------ Dataset records ------
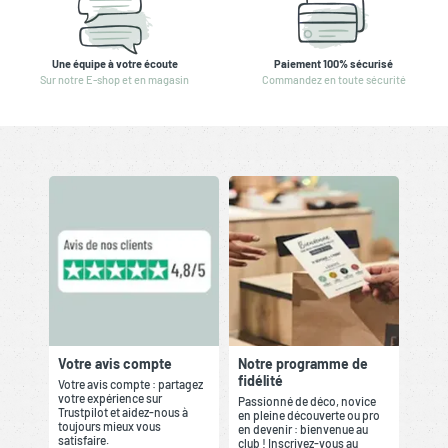
Une équipe à votre écoute
Paiement 100% sécurisé
Sur notre E-shop et en magasin
Commandez en toute sécurité
Votre avis compte
Notre programme de
fidélité
Votre avis compte : partagez
votre expérience sur
Passionné de déco, novice
Trustpilot et aidez-nous à
en pleine découverte ou pro
toujours mieux vous
en devenir : bienvenue au
satisfaire.
club ! Inscrivez-vous au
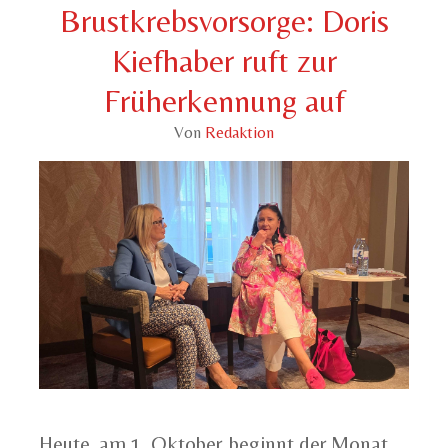
Brustkrebsvorsorge: Doris
Kiefhaber ruft zur
Früherkennung auf
Von
Redaktion
Heute, am 1. Oktober, beginnt der Monat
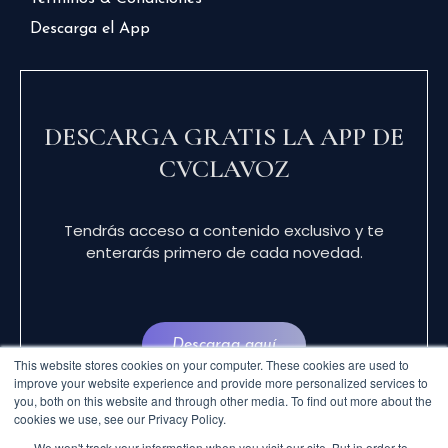
Descarga el App
DESCARGA GRATIS LA APP DE
CVCLAVOZ
Tendrás acceso a contenido exclusivo y te
enterarás primero de cada novedad.
Descarga aquí
This website stores cookies on your computer. These cookies are used to
improve your website experience and provide more personalized services to
you, both on this website and through other media. To find out more about the
cookies we use, see our Privacy Policy.
We won't track your information when you visit our site. But in order to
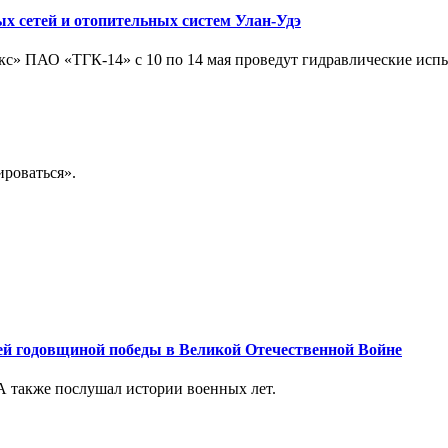
х сетей и отопительных систем Улан-Удэ
с» ПАО «ТГК-14» с 10 по 14 мая проведут гидравлические испы
ироваться».
-ей годовщиной победы в Великой Отечественной Войне
 А также послушал истории военных лет.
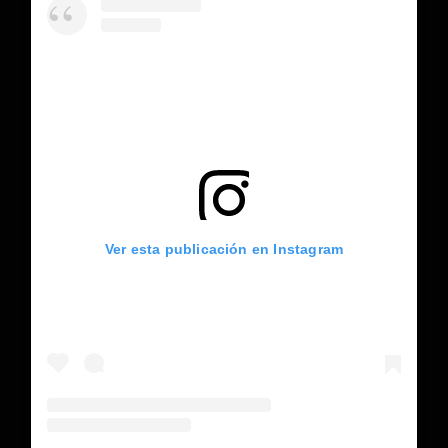
Ver esta publicación en Instagram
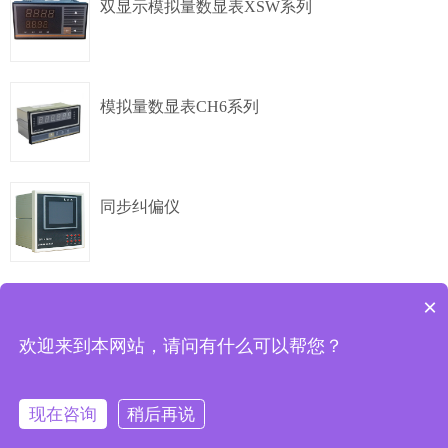
单圈绝对值
4-20mA
双显示模拟量数显表XSW系列
夹紧法兰,
Φ38mm
多圈绝对值
4-20mA
模拟量数显表CH6系列
夹紧法兰,
Φ60mm
多圈绝对值
4-20mA
同步纠偏仪
夹紧法兰,
Φ60mm
单圈绝对值
4-20mA
×
共
4
条记录
首页
上页
1
下页
尾页
欢迎来到本网站，请问有什么可以帮您？
夹紧法兰,
Φ38mm
现在咨询
稍后再说
Copyright © 上海精浦机电有限公司
备案号：沪ICP备11022285号-1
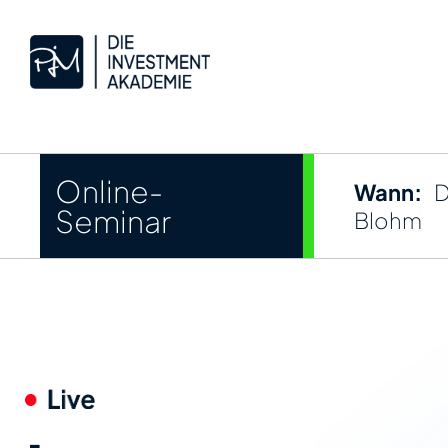
Online-
Wann:
D
Seminar
Blohm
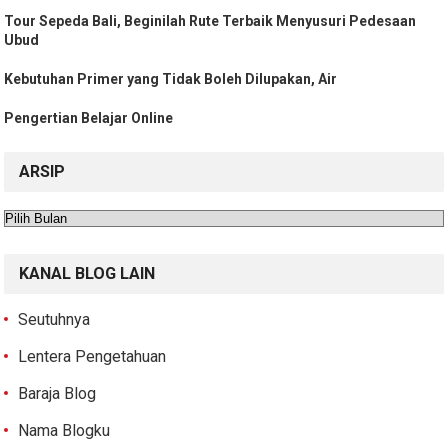
Tour Sepeda Bali, Beginilah Rute Terbaik Menyusuri Pedesaan
Ubud
Kebutuhan Primer yang Tidak Boleh Dilupakan, Air
Pengertian Belajar Online
ARSIP
Arsip
KANAL BLOG LAIN
Seutuhnya
Lentera Pengetahuan
Baraja Blog
Nama Blogku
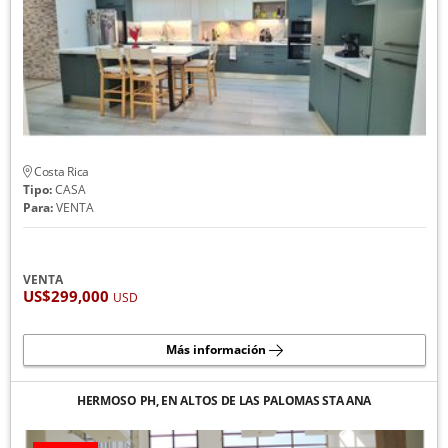
Costa Rica
Tipo:
CASA
Para:
VENTA
VENTA
US$299,000
USD
Más información
HERMOSO PH, EN ALTOS DE LAS PALOMAS STA ANA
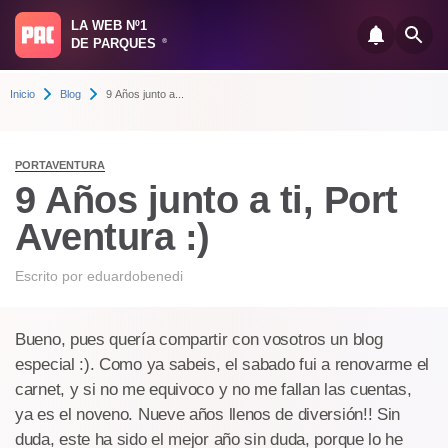
LA WEB Nº1
DE PARQUES
®
Inicio
Blog
9 Años junto a...
PORTAVENTURA
9 Años junto a ti, Port
Aventura :)
Escrito por
eduardobenedi
Bueno, pues quería compartir con vosotros un blog
especial :). Como ya sabeis, el sabado fui a renovarme el
carnet, y si no me equivoco y no me fallan las cuentas,
ya es el noveno. Nueve años llenos de diversión!! Sin
duda, este ha sido el mejor año sin duda, porque lo he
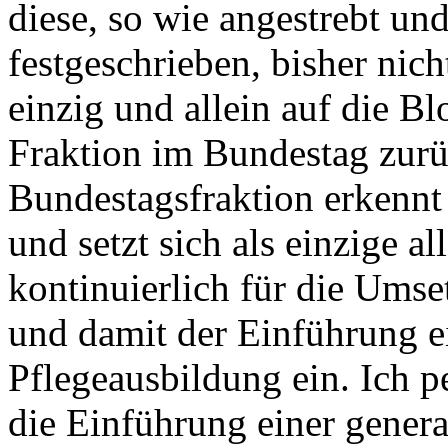
diese, so wie angestrebt un
festgeschrieben, bisher nic
einzig und allein auf die 
Fraktion im Bundestag zur
Bundestagsfraktion erkennt
und setzt sich als einzige a
kontinuierlich für die Ums
und damit der Einführung ei
Pflegeausbildung ein. Ich p
die Einführung einer genera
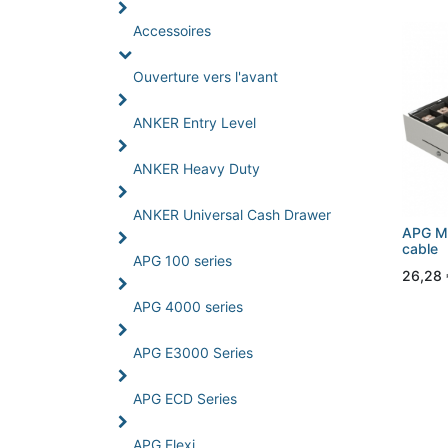
Accessoires
Ouverture vers l'avant
ANKER Entry Level
ANKER Heavy Duty
ANKER Universal Cash Drawer
APG Mu
cable
APG 100 series
26,28
APG 4000 series
APG E3000 Series
APG ECD Series
APG Flexi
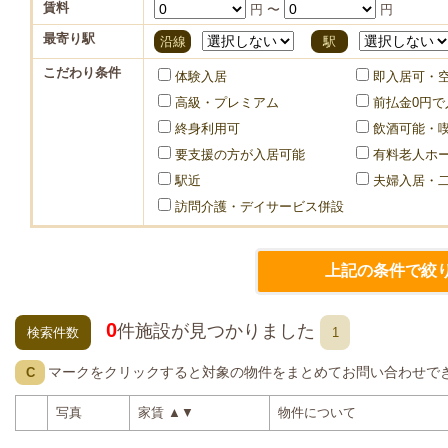
賃料
円 〜
円
最寄り駅
沿線
駅
こだわり条件
体験入居
即入居可・
高級・プレミアム
前払金0円で
終身利用可
飲酒可能・
要支援の方が入居可能
有料老人ホ
駅近
夫婦入居・
訪問介護・デイサービス併設
0
件施設が見つかりました
検索件数
1
マークをクリックすると対象の物件をまとめてお問い合わせで
C
写真
家賃
▲
▼
物件について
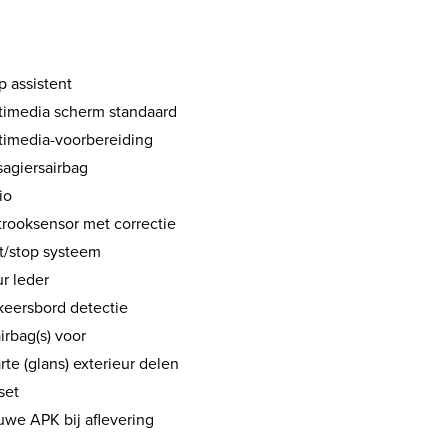
p assistent
timedia scherm standaard
timedia-voorbereiding
sagiersairbag
io
trooksensor met correctie
rt/stop systeem
r leder
keersbord detectie
airbag(s) voor
te (glans) exterieur delen
set
uwe APK bij aflevering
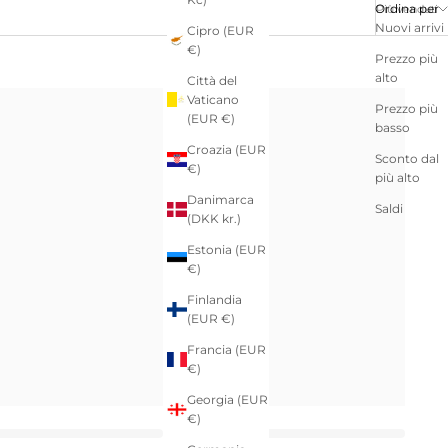
Ordina per
Più venduti
Nuovi arrivi
Cipro (EUR
€)
Prezzo più
alto
Città del
Vaticano
Prezzo più
(EUR €)
basso
Croazia (EUR
Sconto dal
€)
più alto
Danimarca
Saldi
(DKK kr.)
Estonia (EUR
€)
Finlandia
(EUR €)
Francia (EUR
€)
Georgia (EUR
€)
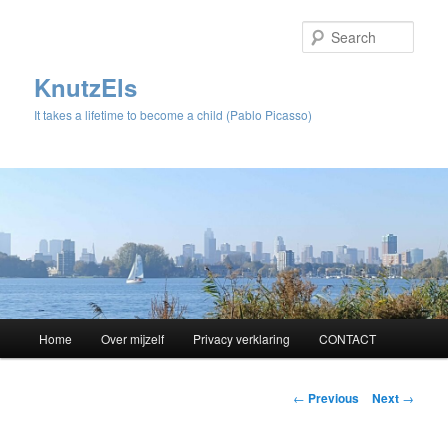
Sear
KnutzEls
It takes a lifetime to become a child (Pablo Picasso)
Main
Home
Over mijzelf
Privacy verklaring
CONTACT
Skip
menu
to
Post
←
Previous
Next
→
navigation
primary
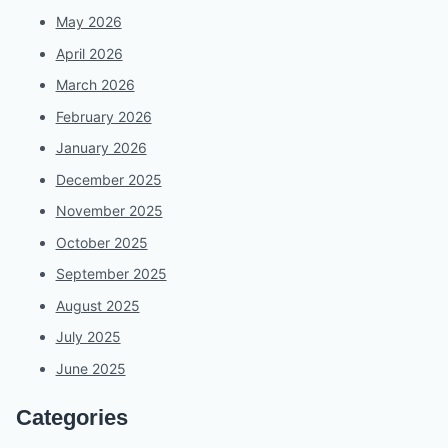
May 2026
April 2026
March 2026
February 2026
January 2026
December 2025
November 2025
October 2025
September 2025
August 2025
July 2025
June 2025
Categories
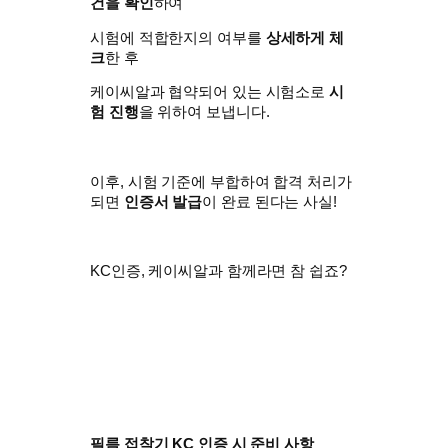
건을 확인
하여
시험에 적합한지의 여부를
상세하게 체
크
한 후
케이씨알과 협약되어 있는 시험소로
시
험 진행
을 위하여 보냅니다.
이후, 시험 기준에 부합하여 합격 처리가
되면
인증서 발급
이 완료 된다는 사실!
KC인증, 케이씨알과 함께라면 참 쉽죠?
필름 접착기 KC 인증 시 준비 사항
------
Task details
Exactly as they stand, the entries must be written out again, pictures excluded.

Exercise response
Une équipe à votre écoute
Paiement 100% sécurisé
Sur notre E-shop et en magasin
Commandez en toute sécurité
Votre avis compte
Notre programme de
fidélité
Votre avis compte : partagez
votre expérience sur
Passionné de déco, novice
Trustpilot et aidez-nous à
en pleine découverte ou pro
toujours mieux vous
en devenir : bienvenue au
satisfaire.
club ! Inscrivez-vous au
Brustkrebsvorsorge: Doris
Kiefhaber ruft zur
Früherkennung auf
Von
Redaktion
Heute, am 1. Oktober, beginnt der Monat
Descarga el App
DESCARGA GRATIS LA APP DE
CVCLAVOZ
Tendrás acceso a contenido exclusivo y te
enterarás primero de cada novedad.
Descarga aquí
This website stores cookies on your computer. These cookies are used to
improve your website experience and provide more personalized services to
you, both on this website and through other media. To find out more about the
cookies we use, see our Privacy Policy.
We won't track your information when you visit our site. But in order to
х сетей и отопительных систем Улан-Удэ
с» ПАО «ТГК-14» с 10 по 14 мая проведут гидравлические испы
ироваться».
-ей годовщиной победы в Великой Отечественной Войне
 А также послушал истории военных лет.
Ver esta publicación en Instagram
单圈绝对值
4-20mA
双显示模拟量数显表XSW系列
夹紧法兰,
Φ38mm
多圈绝对值
4-20mA
模拟量数显表CH6系列
夹紧法兰,
Φ60mm
多圈绝对值
4-20mA
同步纠偏仪
夹紧法兰,
Φ60mm
单圈绝对值
4-20mA
×
共
4
条记录
首页
上页
1
下页
尾页
欢迎来到本网站，请问有什么可以帮您？
夹紧法兰,
Φ38mm
现在咨询
稍后再说
Copyright © 上海精浦机电有限公司
备案号：沪ICP备11022285号-1
Online-
Wann:
D
Seminar
Blohm
Tour Sepeda Bali, Beginilah Rute Terbaik Menyusuri Pedesaan
Ubud
Kebutuhan Primer yang Tidak Boleh Dilupakan, Air
Pengertian Belajar Online
ARSIP
Arsip
KANAL BLOG LAIN
Seutuhnya
Lentera Pengetahuan
Baraja Blog
Nama Blogku
Costa Rica
Tipo:
CASA
Para:
VENTA
VENTA
US$299,000
USD
Más información
HERMOSO PH, EN ALTOS DE LAS PALOMAS STA ANA
LA WEB Nº1
DE PARQUES
®
Inicio
Blog
9 Años junto a...
PORTAVENTURA
9 Años junto a ti, Port
Aventura :)
Escrito por
eduardobenedi
Bueno, pues quería compartir con vosotros un blog
especial :). Como ya sabeis, el sabado fui a renovarme el
carnet, y si no me equivoco y no me fallan las cuentas,
ya es el noveno. Nueve años llenos de diversión!! Sin
duda, este ha sido el mejor año sin duda, porque lo he
diese, so wie angestrebt un
festgeschrieben, bisher nic
einzig und allein auf die 
Fraktion im Bundestag zur
Bundestagsfraktion erkennt
und setzt sich als einzige a
kontinuierlich für die Ums
und damit der Einführung ei
Pflegeausbildung ein. Ich p
die Einführung einer genera
Accessoires
Ouverture vers l'avant
ANKER Entry Level
ANKER Heavy Duty
ANKER Universal Cash Drawer
APG Mu
cable
APG 100 series
26,28
APG 4000 series
APG E3000 Series
APG ECD Series
APG Flexi
賃料
円 〜
円
最寄り駅
沿線
駅
こだわり条件
体験入居
即入居可・
高級・プレミアム
前払金0円で
終身利用可
飲酒可能・
要支援の方が入居可能
有料老人ホ
駅近
夫婦入居・
訪問介護・デイサービス併設
0
件施設が見つかりました
検索件数
1
マークをクリックすると対象の物件をまとめてお問い合わせで
C
写真
家賃
▲
▼
物件について
p assistent
timedia scherm standaard
timedia-voorbereiding
sagiersairbag
io
trooksensor met correctie
rt/stop systeem
r leder
keersbord detectie
airbag(s) voor
te (glans) exterieur delen
set
uwe APK bij aflevering
Ordina per
Più venduti
Nuovi arrivi
Cipro (EUR
€)
Prezzo più
alto
Città del
Vaticano
Prezzo più
(EUR €)
basso
Croazia (EUR
Sconto dal
€)
più alto
Danimarca
Saldi
(DKK kr.)
Estonia (EUR
€)
Finlandia
(EUR €)
Francia (EUR
€)
Georgia (EUR
€)
Sear
KnutzEls
It takes a lifetime to become a child (Pablo Picasso)
Main
Home
Over mijzelf
Privacy verklaring
CONTACT
Skip
menu
to
Post
←
Previous
Next
→
navigation
primary
May 2026
April 2026
March 2026
February 2026
January 2026
December 2025
November 2025
October 2025
September 2025
August 2025
July 2025
June 2025
Categories
건을 확인
하여
시험에 적합한지의 여부를
상세하게 체
크
한 후
케이씨알과 협약되어 있는 시험소로
시
험 진행
을 위하여 보냅니다.
이후, 시험 기준에 부합하여 합격 처리가
되면
인증서 발급
이 완료 된다는 사실!
KC인증, 케이씨알과 함께라면 참 쉽죠?
필름 접착기 KC 인증 시 준비 사항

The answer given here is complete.